_WORK INSTRUCTIONS:_
Please return all lines of the data below containing the string "groups".

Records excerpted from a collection

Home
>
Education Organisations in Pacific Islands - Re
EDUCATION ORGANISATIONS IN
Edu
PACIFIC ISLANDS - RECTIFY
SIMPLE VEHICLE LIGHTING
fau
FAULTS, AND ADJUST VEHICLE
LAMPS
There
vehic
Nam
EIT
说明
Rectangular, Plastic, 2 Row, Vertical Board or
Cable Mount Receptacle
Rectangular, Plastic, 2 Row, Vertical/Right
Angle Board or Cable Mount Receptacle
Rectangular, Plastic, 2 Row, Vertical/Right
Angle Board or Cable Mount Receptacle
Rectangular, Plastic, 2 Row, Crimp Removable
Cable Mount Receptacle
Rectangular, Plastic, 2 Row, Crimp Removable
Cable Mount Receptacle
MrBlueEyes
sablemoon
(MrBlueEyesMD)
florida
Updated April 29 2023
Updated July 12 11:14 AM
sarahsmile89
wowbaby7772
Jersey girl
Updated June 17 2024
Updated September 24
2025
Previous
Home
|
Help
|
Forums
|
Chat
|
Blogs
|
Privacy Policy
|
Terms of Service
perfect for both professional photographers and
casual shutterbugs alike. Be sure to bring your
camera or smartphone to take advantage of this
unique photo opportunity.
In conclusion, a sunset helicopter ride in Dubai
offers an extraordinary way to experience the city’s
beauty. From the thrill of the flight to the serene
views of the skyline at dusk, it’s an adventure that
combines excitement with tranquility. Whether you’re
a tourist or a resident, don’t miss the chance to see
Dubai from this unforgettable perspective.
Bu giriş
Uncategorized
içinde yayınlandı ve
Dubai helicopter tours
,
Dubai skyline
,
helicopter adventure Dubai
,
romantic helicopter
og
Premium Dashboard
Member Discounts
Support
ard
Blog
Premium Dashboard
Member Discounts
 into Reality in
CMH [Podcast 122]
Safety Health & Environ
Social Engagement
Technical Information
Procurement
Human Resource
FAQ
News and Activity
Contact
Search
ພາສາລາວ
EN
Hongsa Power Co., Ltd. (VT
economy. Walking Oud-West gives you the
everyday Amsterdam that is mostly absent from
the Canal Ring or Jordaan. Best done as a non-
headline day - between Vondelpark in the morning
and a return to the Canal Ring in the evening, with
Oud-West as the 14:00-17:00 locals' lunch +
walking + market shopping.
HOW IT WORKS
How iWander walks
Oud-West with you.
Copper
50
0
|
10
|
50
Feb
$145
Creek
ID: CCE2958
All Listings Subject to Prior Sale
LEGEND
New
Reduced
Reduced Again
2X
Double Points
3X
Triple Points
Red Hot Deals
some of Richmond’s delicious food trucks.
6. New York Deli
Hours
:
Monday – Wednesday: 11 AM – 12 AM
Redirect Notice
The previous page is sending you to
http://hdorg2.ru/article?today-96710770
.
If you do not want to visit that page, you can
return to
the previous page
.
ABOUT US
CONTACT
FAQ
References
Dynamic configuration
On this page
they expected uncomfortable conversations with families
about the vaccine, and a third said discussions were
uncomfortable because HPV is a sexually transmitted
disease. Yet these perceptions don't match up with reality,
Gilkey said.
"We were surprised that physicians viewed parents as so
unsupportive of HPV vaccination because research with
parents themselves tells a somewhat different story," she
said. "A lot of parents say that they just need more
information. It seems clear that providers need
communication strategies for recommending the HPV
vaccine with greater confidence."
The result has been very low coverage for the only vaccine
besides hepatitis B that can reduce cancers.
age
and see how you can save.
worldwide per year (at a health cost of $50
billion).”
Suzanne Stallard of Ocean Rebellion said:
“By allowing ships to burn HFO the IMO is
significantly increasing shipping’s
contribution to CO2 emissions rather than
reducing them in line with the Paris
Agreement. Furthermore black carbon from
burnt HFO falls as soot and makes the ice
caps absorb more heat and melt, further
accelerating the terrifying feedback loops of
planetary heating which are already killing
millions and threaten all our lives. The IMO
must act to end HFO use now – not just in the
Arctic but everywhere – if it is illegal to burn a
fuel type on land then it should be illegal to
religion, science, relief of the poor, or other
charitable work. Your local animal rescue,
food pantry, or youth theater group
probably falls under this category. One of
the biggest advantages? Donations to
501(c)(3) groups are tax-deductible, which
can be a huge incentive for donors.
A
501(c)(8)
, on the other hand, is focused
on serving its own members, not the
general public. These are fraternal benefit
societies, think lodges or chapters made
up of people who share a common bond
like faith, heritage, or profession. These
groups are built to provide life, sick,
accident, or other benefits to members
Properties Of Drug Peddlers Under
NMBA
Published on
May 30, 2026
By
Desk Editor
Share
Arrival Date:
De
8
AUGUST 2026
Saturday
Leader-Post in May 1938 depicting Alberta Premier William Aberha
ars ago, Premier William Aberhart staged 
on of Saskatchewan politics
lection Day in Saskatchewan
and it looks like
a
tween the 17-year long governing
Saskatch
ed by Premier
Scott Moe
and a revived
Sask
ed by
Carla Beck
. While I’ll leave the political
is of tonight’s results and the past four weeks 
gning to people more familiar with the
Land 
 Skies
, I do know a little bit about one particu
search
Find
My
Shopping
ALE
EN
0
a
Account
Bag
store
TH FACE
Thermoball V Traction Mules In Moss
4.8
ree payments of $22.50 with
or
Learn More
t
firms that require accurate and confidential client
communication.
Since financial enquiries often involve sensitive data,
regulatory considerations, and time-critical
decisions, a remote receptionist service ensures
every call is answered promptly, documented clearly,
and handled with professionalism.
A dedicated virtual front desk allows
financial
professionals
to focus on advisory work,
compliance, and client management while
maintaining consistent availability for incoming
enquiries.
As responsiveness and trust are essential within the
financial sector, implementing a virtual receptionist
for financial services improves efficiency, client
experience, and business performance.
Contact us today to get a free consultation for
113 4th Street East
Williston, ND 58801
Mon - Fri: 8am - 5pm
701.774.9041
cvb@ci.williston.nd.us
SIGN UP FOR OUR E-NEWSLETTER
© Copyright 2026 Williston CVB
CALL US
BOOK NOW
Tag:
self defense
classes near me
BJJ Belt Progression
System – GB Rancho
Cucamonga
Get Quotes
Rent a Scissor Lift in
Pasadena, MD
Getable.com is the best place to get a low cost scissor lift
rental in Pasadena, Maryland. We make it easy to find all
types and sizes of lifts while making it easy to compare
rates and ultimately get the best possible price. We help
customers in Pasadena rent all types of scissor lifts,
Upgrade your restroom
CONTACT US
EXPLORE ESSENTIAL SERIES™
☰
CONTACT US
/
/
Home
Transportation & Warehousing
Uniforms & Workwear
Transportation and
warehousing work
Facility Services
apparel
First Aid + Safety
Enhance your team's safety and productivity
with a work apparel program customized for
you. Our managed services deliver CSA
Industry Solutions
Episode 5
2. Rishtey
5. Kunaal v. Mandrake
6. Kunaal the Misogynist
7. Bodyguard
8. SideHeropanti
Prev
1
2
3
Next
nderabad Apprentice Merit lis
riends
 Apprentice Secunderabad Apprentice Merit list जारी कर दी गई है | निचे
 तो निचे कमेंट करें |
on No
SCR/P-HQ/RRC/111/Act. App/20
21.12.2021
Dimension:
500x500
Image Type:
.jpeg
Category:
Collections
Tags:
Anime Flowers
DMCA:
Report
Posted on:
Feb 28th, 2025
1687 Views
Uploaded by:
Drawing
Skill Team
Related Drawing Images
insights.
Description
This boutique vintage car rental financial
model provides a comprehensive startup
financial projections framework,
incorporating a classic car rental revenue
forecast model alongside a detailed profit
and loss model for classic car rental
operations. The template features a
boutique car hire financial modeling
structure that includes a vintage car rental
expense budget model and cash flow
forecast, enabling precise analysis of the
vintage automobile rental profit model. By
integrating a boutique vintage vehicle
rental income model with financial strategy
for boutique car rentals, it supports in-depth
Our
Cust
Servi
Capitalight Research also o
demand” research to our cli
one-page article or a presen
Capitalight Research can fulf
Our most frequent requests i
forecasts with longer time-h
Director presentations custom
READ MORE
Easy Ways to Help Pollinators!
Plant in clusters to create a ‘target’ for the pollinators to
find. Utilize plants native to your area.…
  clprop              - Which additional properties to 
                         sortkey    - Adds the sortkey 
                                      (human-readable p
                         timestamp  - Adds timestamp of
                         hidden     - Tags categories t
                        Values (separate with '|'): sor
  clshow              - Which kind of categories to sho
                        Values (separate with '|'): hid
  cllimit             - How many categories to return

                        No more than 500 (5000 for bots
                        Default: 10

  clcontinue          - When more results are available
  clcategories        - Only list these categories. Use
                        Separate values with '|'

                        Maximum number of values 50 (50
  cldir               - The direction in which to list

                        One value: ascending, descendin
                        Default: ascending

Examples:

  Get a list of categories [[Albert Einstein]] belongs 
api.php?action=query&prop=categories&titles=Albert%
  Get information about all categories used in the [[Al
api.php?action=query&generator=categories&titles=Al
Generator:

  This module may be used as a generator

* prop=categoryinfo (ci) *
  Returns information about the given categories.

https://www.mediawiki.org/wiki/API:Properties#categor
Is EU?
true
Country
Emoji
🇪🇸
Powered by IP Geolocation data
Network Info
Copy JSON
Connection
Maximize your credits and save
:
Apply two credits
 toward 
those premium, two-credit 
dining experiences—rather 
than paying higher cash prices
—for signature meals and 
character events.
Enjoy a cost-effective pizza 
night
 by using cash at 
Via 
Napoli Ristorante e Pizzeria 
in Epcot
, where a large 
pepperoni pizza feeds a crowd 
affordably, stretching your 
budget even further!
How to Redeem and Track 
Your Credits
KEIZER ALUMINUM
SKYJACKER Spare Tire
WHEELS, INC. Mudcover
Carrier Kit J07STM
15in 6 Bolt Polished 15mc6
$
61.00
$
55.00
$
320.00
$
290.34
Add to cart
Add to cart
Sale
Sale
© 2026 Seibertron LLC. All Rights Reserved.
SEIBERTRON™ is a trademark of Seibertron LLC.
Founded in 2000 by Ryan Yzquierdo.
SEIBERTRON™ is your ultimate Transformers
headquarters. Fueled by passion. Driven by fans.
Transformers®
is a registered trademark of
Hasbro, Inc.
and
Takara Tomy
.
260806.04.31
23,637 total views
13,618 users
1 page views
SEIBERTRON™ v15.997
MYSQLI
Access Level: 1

_RESULT FOR THIS TASK:_
501(c)(3) groups are tax-deductible, which
groups are built to provide life, sick,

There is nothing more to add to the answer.